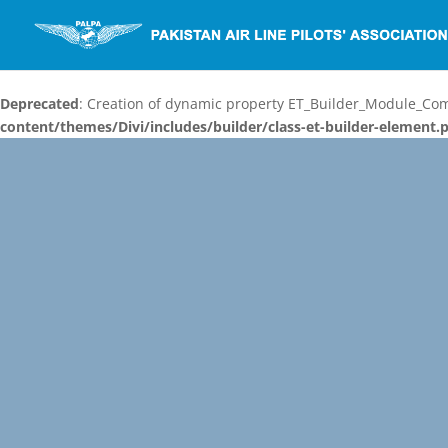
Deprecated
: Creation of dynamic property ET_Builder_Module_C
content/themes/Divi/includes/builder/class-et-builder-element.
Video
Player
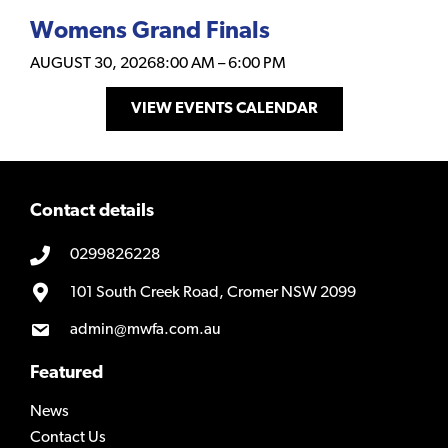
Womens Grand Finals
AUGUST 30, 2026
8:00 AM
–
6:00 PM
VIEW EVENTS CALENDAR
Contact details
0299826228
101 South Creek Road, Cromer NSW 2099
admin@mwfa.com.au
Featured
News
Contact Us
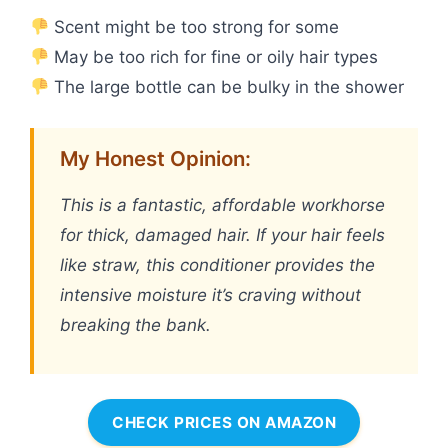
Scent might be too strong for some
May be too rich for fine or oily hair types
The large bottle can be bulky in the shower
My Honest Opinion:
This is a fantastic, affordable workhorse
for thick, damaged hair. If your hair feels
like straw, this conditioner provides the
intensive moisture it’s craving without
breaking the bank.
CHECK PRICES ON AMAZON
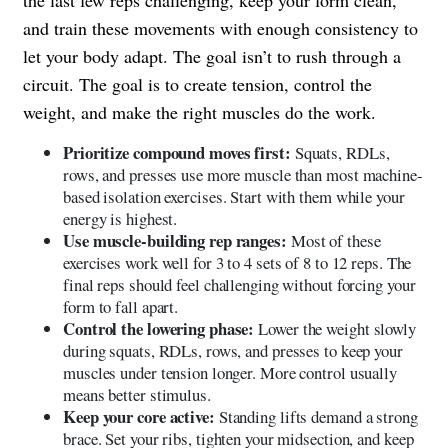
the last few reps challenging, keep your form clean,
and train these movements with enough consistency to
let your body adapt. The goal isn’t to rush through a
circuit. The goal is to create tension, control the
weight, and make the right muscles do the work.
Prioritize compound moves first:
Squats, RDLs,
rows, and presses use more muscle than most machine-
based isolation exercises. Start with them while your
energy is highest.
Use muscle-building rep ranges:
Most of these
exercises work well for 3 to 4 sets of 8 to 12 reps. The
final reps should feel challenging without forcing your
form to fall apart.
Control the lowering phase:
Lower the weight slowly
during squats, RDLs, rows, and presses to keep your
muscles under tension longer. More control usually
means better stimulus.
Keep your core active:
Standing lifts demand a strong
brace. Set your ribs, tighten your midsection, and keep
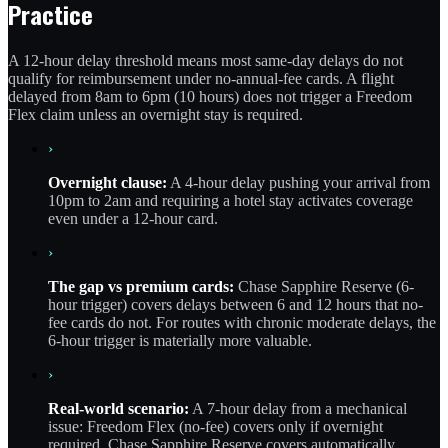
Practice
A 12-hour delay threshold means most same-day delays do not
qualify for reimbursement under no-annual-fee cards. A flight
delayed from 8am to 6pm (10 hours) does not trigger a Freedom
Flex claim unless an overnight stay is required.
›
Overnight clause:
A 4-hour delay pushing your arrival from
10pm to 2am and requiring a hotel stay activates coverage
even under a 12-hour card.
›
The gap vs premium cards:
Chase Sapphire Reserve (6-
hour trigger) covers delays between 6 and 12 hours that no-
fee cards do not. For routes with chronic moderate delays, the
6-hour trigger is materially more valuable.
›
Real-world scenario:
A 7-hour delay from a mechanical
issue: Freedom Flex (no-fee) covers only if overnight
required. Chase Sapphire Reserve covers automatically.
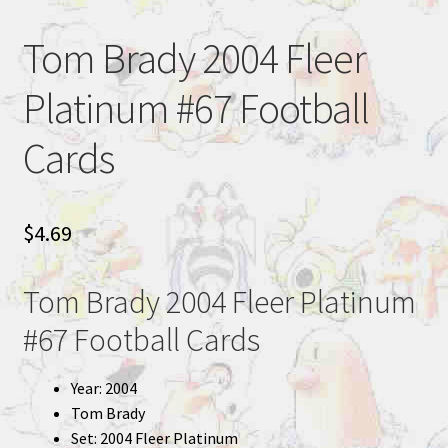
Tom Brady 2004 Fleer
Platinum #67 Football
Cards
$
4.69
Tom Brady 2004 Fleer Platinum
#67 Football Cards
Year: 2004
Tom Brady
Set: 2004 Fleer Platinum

· · · ·

- _What you need to do_: Could you return exactly the stretch of the data above that starts at the line with "the last few" and ends at the line with "during squats, RDLs, rows, and", both lines included?

- _Task result_:
the last few reps challenging, keep your form clean,
and train these movements with enough consistency to
let your body adapt. The goal isn’t to rush through a
circuit. The goal is to create tension, control the
weight, and make the right muscles do the work.
Prioritize compound moves first:
Squats, RDLs,
rows, and presses use more muscle than most machine-
based isolation exercises. Start with them while your
energy is highest.
Use muscle-building rep ranges:
Most of these
exercises work well for 3 to 4 sets of 8 to 12 reps. The
final reps should feel challenging without forcing your
form to fall apart.
Control the lowering phase:
Lower the weight slowly
during squats, RDLs, rows, and presses to keep your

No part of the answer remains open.